____ ENTRIES SUPPLIED
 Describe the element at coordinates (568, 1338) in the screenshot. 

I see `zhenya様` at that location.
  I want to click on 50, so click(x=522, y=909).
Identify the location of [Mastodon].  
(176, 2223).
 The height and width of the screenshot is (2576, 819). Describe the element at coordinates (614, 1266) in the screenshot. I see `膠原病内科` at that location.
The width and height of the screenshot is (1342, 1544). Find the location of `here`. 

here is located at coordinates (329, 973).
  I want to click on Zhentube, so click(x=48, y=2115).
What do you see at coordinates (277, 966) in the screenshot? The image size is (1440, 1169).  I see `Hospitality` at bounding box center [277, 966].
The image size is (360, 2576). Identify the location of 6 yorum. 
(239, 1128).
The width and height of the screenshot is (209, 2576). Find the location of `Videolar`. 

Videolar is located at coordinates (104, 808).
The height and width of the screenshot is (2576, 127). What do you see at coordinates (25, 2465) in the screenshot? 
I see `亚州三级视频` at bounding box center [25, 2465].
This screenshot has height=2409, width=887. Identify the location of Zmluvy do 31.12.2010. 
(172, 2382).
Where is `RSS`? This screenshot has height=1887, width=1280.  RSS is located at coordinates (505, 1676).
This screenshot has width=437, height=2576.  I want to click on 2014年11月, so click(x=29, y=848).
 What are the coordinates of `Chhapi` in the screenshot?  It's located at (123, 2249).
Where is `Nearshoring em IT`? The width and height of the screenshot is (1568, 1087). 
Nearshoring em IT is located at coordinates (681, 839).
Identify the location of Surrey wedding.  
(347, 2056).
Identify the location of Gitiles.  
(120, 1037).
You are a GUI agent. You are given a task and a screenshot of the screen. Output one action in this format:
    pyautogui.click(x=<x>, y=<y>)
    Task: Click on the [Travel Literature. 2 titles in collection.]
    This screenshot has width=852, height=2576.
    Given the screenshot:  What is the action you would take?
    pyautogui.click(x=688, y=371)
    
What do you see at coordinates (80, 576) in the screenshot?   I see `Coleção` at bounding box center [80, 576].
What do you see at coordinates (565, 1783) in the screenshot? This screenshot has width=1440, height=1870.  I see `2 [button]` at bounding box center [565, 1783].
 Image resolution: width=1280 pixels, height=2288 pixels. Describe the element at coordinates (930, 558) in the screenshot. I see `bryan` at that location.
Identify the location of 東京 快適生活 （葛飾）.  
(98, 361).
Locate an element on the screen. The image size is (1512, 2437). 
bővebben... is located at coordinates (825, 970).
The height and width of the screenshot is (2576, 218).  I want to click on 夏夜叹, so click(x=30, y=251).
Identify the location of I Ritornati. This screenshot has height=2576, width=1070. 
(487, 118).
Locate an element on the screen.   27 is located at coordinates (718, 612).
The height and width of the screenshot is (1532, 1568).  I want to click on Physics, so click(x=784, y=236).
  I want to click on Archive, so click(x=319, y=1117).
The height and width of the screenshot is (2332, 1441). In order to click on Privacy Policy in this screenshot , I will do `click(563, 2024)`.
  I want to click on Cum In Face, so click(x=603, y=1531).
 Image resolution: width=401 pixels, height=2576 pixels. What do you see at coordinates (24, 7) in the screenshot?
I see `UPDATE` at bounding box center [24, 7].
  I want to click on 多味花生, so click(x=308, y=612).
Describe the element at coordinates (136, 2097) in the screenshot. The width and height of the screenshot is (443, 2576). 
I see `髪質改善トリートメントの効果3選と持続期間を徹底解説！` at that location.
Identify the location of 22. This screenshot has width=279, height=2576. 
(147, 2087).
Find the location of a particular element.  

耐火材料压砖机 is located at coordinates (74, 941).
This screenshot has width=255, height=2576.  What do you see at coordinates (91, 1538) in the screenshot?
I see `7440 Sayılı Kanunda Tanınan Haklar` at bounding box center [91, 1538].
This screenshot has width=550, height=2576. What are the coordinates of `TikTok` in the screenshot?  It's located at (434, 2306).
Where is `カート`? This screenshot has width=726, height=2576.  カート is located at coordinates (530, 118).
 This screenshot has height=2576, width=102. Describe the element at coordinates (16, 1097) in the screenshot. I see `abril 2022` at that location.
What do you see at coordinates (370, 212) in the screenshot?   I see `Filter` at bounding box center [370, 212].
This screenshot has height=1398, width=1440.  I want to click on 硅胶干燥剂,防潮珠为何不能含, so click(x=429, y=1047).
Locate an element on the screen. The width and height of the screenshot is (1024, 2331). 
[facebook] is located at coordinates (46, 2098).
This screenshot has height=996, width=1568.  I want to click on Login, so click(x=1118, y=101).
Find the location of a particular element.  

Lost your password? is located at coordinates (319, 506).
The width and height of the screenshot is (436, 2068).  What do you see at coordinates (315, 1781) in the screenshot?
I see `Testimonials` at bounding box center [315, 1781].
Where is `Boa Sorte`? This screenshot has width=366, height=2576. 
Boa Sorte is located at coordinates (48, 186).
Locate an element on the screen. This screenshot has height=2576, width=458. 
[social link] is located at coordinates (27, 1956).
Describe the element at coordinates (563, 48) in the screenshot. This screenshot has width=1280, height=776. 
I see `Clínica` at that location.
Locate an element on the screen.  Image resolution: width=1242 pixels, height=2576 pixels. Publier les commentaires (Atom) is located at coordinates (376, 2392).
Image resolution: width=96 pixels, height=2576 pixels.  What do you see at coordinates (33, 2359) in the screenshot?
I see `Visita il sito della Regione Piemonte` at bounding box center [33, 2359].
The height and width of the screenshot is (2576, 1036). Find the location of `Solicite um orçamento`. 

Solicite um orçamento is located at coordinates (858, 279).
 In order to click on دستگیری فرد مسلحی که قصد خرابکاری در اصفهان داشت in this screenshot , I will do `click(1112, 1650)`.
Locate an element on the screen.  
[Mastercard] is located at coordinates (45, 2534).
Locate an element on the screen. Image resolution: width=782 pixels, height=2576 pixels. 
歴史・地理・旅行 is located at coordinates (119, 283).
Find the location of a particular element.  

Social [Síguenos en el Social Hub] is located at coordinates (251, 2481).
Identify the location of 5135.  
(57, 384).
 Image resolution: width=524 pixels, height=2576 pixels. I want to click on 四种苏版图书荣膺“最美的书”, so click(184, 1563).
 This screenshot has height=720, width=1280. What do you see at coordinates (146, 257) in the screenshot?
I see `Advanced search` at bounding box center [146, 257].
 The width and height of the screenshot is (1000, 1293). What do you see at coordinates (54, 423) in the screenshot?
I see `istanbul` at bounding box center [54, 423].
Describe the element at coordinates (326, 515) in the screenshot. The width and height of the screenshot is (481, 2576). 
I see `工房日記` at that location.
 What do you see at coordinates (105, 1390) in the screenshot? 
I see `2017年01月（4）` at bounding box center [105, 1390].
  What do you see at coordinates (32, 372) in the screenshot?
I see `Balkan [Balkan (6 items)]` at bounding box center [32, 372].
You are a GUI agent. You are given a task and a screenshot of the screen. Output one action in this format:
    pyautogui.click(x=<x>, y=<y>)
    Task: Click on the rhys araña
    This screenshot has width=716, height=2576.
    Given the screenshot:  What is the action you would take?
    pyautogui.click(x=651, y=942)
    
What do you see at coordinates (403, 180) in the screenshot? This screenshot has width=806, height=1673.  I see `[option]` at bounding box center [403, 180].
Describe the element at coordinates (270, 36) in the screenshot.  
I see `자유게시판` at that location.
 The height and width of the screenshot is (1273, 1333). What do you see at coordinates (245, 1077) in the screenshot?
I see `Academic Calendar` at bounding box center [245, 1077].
________
**DIRECTIONS**
Return, unchanged, the run of lines above that opens with the line containing "This screenshot has width=550, height=2576." and closes with the line containing "What do you see at coordinates (370, 212)". Include both.

**SOLUTION**
This screenshot has width=550, height=2576. What are the coordinates of `TikTok` in the screenshot?  It's located at (434, 2306).
Where is `カート`? This screenshot has width=726, height=2576.  カート is located at coordinates (530, 118).
 This screenshot has height=2576, width=102. Describe the element at coordinates (16, 1097) in the screenshot. I see `abril 2022` at that location.
What do you see at coordinates (370, 212) in the screenshot?   I see `Filter` at bounding box center [370, 212].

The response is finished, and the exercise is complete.